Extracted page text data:
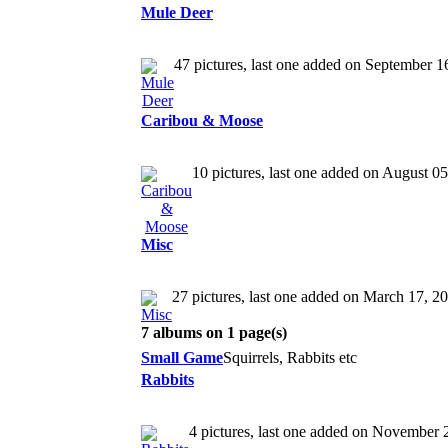
Mule Deer
47 pictures, last one added on September 1
Caribou & Moose
10 pictures, last one added on August 0
Misc
27 pictures, last one added on March 17, 2
7 albums on 1 page(s)
Small Game
Squirrels, Rabbits etc
Rabbits
4 pictures, last one added on November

What you have to do → Exclude images. Return the data above verbatim.

Answer to this exercise →
Mule Deer
47 pictures, last one added on September 1
Caribou & Moose
10 pictures, last one added on August 0
Misc
27 pictures, last one added on March 17, 2
7 albums on 1 page(s)
Small Game
Squirrels, Rabbits etc
Rabbits
4 pictures, last one added on November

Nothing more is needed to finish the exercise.